Avec IKHÉA©SERVICES, Jean-Baptiste Farkas rue dans les brancards. À titre d’œuvres sans identité d’art[2] (mais libres à l’achat par les collectionneurs), il nous exhorte à adopter des comportements nuisibles qui viendront perturber notre routine quotidienne. Pour cela il a consigné (en collaboration avec d’autres auteurs) près d’une centaine de « services » à activer avec quelques mauvais coups portés à l’ordre trop bien réglé des choses. Par exemple il s’agira d’imaginer comment bâcler ignominieusement un travail représentant un fort enjeu symbolique, puis à le défendre comme s’il était l’aboutissement d’une recherche de longue haleine, le fruit d’efforts extrêmes. Ce sont donc de véritables challenges dont IKHÉA©SERVICES nous fournit les modes d’emploi afin que nous expérimentions des situations dont les issues tout à fait imprévisibles, sont riches d’enseignements.

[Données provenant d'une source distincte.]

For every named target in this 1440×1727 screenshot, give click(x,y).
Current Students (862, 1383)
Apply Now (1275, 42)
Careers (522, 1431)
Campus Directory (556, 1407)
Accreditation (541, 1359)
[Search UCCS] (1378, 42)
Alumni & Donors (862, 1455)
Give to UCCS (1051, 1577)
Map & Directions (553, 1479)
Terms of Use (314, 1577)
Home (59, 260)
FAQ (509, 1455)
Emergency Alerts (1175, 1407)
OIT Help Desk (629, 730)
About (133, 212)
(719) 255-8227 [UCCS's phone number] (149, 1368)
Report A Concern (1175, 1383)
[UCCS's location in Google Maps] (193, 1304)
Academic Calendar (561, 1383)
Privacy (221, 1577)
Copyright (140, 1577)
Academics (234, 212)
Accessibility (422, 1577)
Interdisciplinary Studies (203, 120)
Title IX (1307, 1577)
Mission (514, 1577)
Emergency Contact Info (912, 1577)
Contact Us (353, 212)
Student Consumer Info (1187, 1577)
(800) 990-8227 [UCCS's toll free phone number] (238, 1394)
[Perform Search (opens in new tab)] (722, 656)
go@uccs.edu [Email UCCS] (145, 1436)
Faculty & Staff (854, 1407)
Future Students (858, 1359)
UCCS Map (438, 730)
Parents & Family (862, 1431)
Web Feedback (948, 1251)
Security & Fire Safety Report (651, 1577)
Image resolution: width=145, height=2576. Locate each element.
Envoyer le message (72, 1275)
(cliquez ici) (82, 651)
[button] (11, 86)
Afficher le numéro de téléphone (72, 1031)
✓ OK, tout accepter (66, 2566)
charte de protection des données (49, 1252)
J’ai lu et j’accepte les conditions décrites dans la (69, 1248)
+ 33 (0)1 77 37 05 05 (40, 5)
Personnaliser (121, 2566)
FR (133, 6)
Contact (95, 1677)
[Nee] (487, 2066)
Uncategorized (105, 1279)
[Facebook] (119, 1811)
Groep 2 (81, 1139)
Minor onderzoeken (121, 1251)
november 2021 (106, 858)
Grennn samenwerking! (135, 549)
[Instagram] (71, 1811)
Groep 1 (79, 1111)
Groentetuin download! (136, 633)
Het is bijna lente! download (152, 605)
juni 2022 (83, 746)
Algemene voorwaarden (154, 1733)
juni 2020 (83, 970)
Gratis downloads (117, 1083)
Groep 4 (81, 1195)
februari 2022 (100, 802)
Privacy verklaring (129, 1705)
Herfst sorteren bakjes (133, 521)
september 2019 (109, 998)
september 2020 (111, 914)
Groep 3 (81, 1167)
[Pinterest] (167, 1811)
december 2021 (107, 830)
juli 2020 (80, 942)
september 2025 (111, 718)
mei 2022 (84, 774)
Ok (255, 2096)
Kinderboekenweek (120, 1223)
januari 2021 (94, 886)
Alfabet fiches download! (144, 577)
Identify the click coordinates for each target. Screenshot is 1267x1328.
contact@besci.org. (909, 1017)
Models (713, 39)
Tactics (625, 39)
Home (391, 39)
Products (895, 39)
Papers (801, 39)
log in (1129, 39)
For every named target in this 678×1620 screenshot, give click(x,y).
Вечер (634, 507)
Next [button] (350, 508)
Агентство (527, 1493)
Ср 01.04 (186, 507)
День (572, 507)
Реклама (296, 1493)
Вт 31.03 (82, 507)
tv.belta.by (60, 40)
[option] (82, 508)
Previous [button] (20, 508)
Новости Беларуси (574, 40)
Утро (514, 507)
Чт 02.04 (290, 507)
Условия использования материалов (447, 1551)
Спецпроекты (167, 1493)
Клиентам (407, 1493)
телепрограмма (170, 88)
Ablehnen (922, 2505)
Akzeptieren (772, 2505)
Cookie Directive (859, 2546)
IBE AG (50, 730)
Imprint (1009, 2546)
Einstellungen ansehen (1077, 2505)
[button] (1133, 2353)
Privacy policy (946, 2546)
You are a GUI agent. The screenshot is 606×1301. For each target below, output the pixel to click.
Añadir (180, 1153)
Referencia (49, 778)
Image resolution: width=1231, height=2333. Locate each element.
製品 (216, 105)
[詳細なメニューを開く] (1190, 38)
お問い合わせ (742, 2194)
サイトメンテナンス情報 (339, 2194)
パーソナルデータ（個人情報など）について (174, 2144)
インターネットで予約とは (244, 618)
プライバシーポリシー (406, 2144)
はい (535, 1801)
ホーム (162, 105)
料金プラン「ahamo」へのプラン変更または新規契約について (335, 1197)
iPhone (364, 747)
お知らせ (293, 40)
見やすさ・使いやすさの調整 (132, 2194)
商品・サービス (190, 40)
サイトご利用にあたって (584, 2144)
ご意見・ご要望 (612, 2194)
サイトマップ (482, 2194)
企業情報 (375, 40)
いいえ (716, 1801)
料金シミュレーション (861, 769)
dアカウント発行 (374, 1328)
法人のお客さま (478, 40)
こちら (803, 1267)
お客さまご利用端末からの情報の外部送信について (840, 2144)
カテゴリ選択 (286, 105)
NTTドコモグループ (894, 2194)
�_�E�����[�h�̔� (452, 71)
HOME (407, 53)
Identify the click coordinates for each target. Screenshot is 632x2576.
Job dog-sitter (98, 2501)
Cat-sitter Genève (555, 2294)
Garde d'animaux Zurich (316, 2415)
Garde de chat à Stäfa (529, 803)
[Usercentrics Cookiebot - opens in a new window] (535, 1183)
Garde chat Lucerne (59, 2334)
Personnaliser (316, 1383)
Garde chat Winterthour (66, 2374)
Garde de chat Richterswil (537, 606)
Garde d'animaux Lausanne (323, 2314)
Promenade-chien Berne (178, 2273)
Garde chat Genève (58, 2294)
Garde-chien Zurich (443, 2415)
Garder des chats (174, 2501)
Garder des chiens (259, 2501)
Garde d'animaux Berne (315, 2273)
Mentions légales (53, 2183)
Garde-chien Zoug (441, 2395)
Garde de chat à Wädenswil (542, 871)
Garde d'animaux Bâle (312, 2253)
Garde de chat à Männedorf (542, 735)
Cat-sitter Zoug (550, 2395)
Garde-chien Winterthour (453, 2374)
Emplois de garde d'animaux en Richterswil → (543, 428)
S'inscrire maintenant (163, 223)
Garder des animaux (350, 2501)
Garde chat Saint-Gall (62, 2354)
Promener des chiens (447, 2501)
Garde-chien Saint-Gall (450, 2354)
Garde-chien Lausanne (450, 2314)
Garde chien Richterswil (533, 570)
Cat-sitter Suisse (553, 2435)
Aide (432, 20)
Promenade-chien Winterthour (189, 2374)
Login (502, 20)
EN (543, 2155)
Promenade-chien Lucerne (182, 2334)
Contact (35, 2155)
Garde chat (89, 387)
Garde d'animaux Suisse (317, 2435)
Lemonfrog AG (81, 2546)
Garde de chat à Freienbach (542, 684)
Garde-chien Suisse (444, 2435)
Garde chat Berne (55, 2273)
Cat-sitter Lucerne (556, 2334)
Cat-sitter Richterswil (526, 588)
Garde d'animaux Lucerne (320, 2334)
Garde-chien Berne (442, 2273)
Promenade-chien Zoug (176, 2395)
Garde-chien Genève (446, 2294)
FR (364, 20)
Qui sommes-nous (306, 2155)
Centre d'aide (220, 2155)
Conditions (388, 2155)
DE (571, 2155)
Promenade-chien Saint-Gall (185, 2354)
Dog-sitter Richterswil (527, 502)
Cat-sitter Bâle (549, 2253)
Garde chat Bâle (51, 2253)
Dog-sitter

[2] Jean-Claude Moineau Contre l’art global, pour un art sans identité

G.Mollet-Vieville - Activation de IKHEA.SERVICES

Activation de l’IKHÉA©SERVICE N°21 (Ceinture !) : dans une collection, retrait de toutes les œuvres qui n’ont pas été élaborées en collaboration avec leurs acquéreurs. © André Morin, 2010.

Sous la marque Glitch, Jean-Baptiste Farkas constate qu’au sein de notre société de consommation, il y a pléthore de tout et que « soustraire » est LE geste qu’il faut favoriser. Pour cela, il installe la défectuosité (pied de nez à l’efficience) au cœur même d’un processus de production standardisé. Allant du vandalisme pur et simple à l’Art autodestructif de Gustav Metzger, mais teinté de bout en bout d’humanisme, le projet Glitch se propose de revisiter «le sensible sous l’influence du signe moins » et de « célébrer à contre-courant les altérations, les dommages et la perte de valeur ». On y découvrira des prestations nocives pour les lieux d’exposition dans lesquels elles prennent place. Un de ses « services » a été proposé au Mamco dans les salles de l’Appartement dévolu à la consécration de l’art minimal & conceptuel. Il s’agissait de dégrader jour après jour les murs de ce lieu convivial afin de contraindre les conservateurs à retirer progressivement toutes les œuvres qui y sont installées. Pendant un an, les visiteurs du lieu devaient ainsi constater une proliférante décrépitude, accompagnée d’une disparition graduelle des œuvres, sans qu’aucune explication ne leur en soit donnée. Faut-il le préciser, le projet n’a pas été accepté !

Tout à la fois accablant et ludique, critique (parfois même un peu vache) mais généreux, Glitch ne se contente pas de faire son beurre du gâchis ou de la dépense. Il ambitionne de réconcilier des actes que nous avons trop tendance à opposer (produire/détruire etc.), et nous encourage à de nombreux passages à l’acte. Beaucoup plus de moins ! un engouement pour le négatif qui va faire mal à la moyenne !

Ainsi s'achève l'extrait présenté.